Insomma, niente di vagamente simile a quanto accaduto, reiteratamente in Italia, è successo in Paesi la cui storia politica è stata segnata da momenti drammatici. L’esempio più virtuoso è quello della Germania (dell’Ovest) che ha «fatto i conti» con il proprio passato: i figli e poi i nipoti della generazione nazistificata hanno duramente chiesto conto di quanto (non) fatto dai propri predecessori durante l’ascesa e la dittatura hitleriana. Mortificati, spietati con loro stessi e decisi a rimuovere il passato ingombrante, consapevoli che per liberarsi dalle ombre delle camere a gas servisse un’operazione verità. Culminata con i processi, le collaborazioni con i paesi invasi, il risarcimento (seppur parziale) alle vittime e, simbolicamente, con il gesto di Willy Brandt in ginocchio davanti al monumento in memoria della distruzione del ghetto di Varsavia. Chapeau.

 

Willy Brandt

 

Più indulgenti i tedeschi sono stati con le vicende del terrorismo «rosso» e con la conseguente nebbiosa e muscolare gestione del dissenso, ma certamente meno aleatori e vaghi degli italiani. Alla fine delle dittature «sudamericane», cileni e argentini, con dolorose rinunce e discutibili decisioni («punto final» e «obediencia debida» in Argentina e lo status di Pinochet in Cile), hanno affrontato a viso aperto il passato. La Francia di De Gaulle ha analizzato spietatamente la parenthèse imbarazzante di Vichy e dei collaborazionisti e, sebbene con ritardo e molto meno rigore, anche con la decolonizzazione a partire dalla «vicenda» algerina. Vicende in chiaro/scuro in ciascun caso ma che denotano almeno un tentativo di riconciliarsi con la propria storia, con sé stessi, non scappando e dimenticando, ma passando attraverso un doloroso e complicato processo di mortificazione delle coscienze collettive.

 

L’Italia resta invece imbalsamata. Un Paese che vive di glorie del passato, non a caso quello pre-repubblicano o peggio pre-unitario. Un mondo onirico in cui le ombre non sono fantasmi, ma coreografia romantica in cui si dissolve l’onta di quello che è stato, e di cui rapidamente disfarsi. Una famiglia aristocratica in evidente decadenza, del cui splendore non resta che un simbolo araldico sul portale del palazzo, ma di cui è palese la volontà di non affrontare la realtà del cambiamento di status.

 

Marcello Mastroianni, La dolce vita di Federico Fellini

 

Le imbarazzanti azioni dei discendenti vengono rapidamente nascoste «sotto al tappeto» e tutto continua come se niente fosse.
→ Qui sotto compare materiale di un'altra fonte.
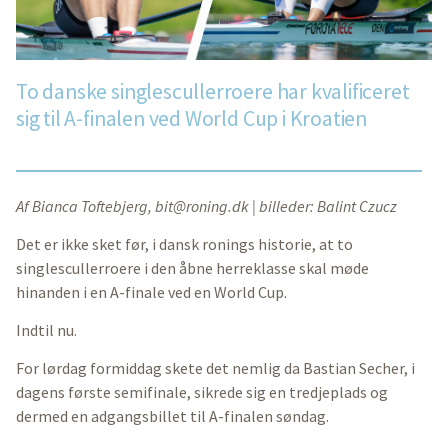
To danske singlescullerroere har kvalificeret
sig til A-finalen ved World Cup i Kroatien
Af Bianca Toftebjerg,
bit@roning.dk
| billeder: Balint Czucz
Det er ikke sket før, i dansk ronings historie, at to
singlescullerroere i den åbne herreklasse skal møde
hinanden i en A-finale ved en World Cup.
Indtil nu.
For lørdag formiddag skete det nemlig da Bastian Secher, i
dagens første semifinale, sikrede sig en tredjeplads og
dermed en adgangsbillet til A-finalen søndag.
È forte la paura di guardare indietro, di affrontare il mostro interiore e scoprire che alcuni figli della Repubblica non sono rei di innocenti sregolatezze, di irruenza tipica dei rampolli, ma sono veri e propri criminali. Il pericolo è cioè in casa, il virus si annida nel corpo apparentemente aitante, ma pervicacemente si nega che sia stato il nonno ad abusare del nipote, il marito a violare la moglie e amenità discorrendo. Come nella miglior tradizione ipocrita delle nobiltà decadenti. E si salta a piè pari il capitolo doloroso.

 

Voltarsi indietro viceversa ci libererebbe dai molti orchi della notte, ma per farlo bisogna guardarli in faccia, i mostri, e non fare sconti. A niente e nessuno, tanto meno a se stessi, kantianamente. Al contrario di Orfeo, l’Italia deve voltarsi indietro con sguardo severo e implacabile e chiedere conto a Euridice di «ciò che è stato». Per salvare la verità e la dignità.